Tuesday, February 18, 2014

The day I became The Whatever Mom


I am blessed with twin daughters. It is the most amazing gift I have ever been given. I am also very lucky I get to stay home with them. I do not however have access to family, back up child care and my husband works 98% of each day. Most days I am out numbered.

Let’s go back a bit. I should tell you that I am a type “A” personality. Which basically means I am very high strung and I want things done my way. I fall apart when this does not happen. And, by fall apart I mean I have a full systems meltdown; which I did when my girls were around two and a half.


Now, let me tell you that having twins is hard work. Especially if they are your first born. There is a major learning curve to being a first time parent. Whether you have one, two or several, that first year is all about getting your parental bearings. It seems the more kids you have at the same time the stress of that learning curve can take over. The first year after my girls were born was the easiest so far. I had them both on the same eating and sleeping schedule. Juggling feeding and bathing two babies alone was difficult, but I managed. By the grace of God they both took two naps a day. I had approximately three and a half hours to complete my household chores, maybe rest and watch TV. They were in bed by 6 p.m. and I had three more hours to get things done and relax. Since they were so portable we went for a walk three times a day. Errands were nearly effortless when I only had to pick up their carrier and lock it into the stroller. I was able to still get things done- maybe not as perfectly as I could before kids. But, my house looked pristine, my kids were clean and dinner was on the table every night. I felt like I was THE domestic goddess. My type “A” was happy! 
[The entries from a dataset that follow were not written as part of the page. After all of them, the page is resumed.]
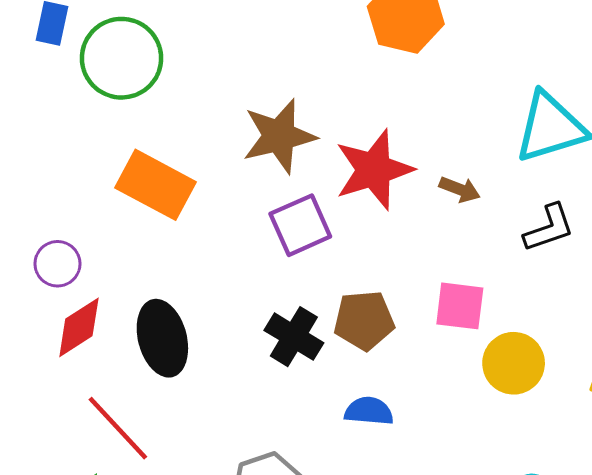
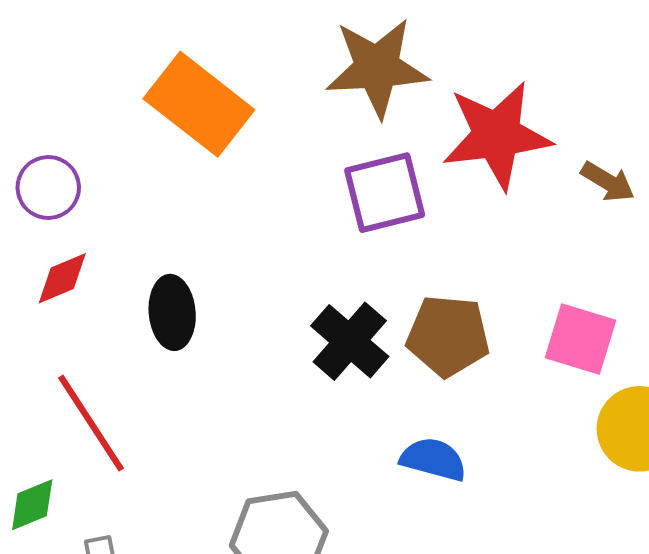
red diamond: (79, 327) -> (62, 278), size x0.7
black ellipse: (162, 338) -> (172, 312), size x0.7

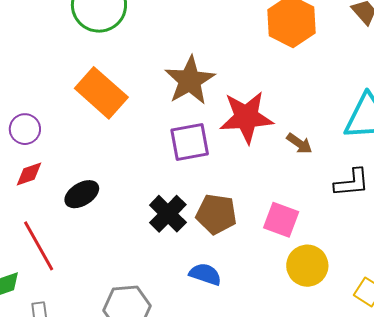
brown star: (377, 68) -> (190, 80), turned -30
black ellipse: (172, 312) -> (82, 194), turned 60

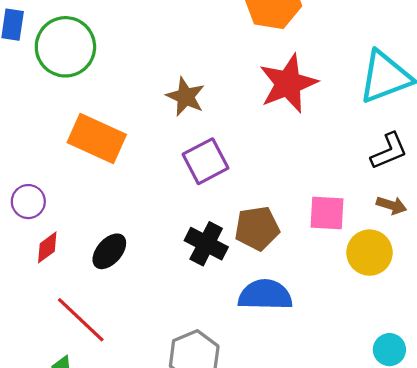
brown star: (190, 80) -> (186, 97), size x0.7
red star: (246, 117) -> (288, 83), moved
brown arrow: (299, 143) -> (392, 205), moved
blue semicircle: (205, 274) -> (265, 295), size x1.5

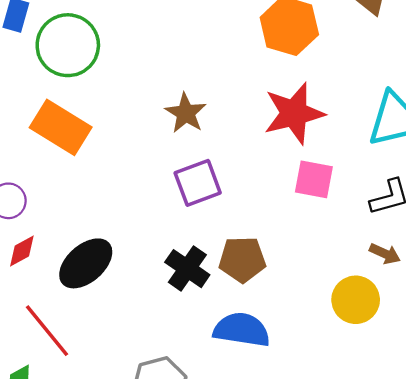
orange rectangle: (97, 139) -> (61, 127), moved
pink square: (327, 213) -> (314, 179), moved
black ellipse: (109, 251) -> (86, 263), size x1.4

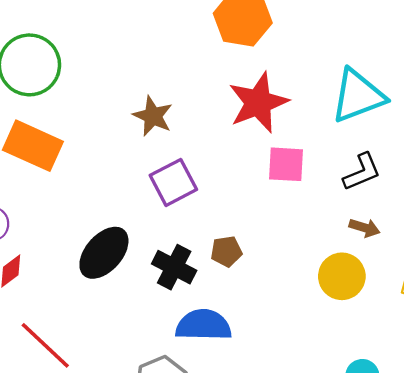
brown pentagon: (242, 259) -> (226, 251), size x0.7
black ellipse: (86, 263) -> (104, 253), moved
blue semicircle: (242, 330) -> (203, 325), moved

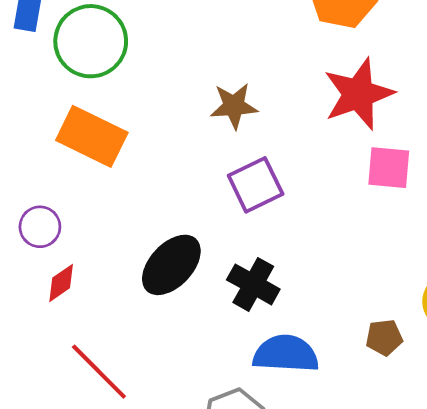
brown star: (153, 116) -> (234, 106), turned -30
brown pentagon: (226, 251) -> (384, 337), moved

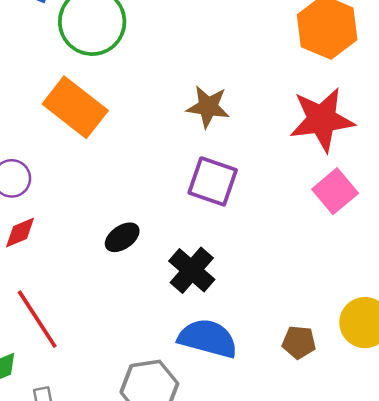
pink square: (389, 168) -> (335, 191), turned 33
purple square: (256, 185) -> (213, 181), turned 33
black ellipse: (171, 265) -> (122, 237), size x0.6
Suddenly, it all changed when my twins could walk. In opposite directions. I could no longer keep them contained and everything they touched was now out of place. They started protesting against diaper changes, wardrobe changes, bath time, car seats, the stroller and what was on the menu. It was exhausting. But, somehow I was determined to continue operating at a level of perfection only I had created. Until one day I landed myself in the emergency room with my first ever panic attack (a fore mentioned full system melt down). I hated it. I hated feeling like I did not have control. That was the scariest part. After meeting with a neurologist because I was convinced it must be “a tumah” I realized I needed to make some changes. She was ready to prescribe me Xanax and recommend a good therapist. That’s when I realized I needed to get control again. I needed to let go. My kids deserve a healthy mom. So, “whatever” became my mantra. I started saying “whatever” to the dishes now and then. I started saying “whatever” to the crumbs on the floor and the splatters of paint on the table after art projects. I even started saying “whatever” to keeping every single thing perfect. I lowered my standards from unattainable perfection to “whatever works.” I’m not going to lie. It was and still is difficult to do. I still get a twinge of “oh man I should be doing THAT!” when I go to other kids parties, or see friends awesome Pintrest projects. I get in a rush to make things bigger and better than I have planned. Then reality sets in that the only extra hands I have are little ones and I call upon my mantra of, “whatever” and I let it go. 

I have lived my whole life trying to be Martha Stewart. Thankfully it hasn't taken me that long to learn I don’t have to be Martha to enjoy life.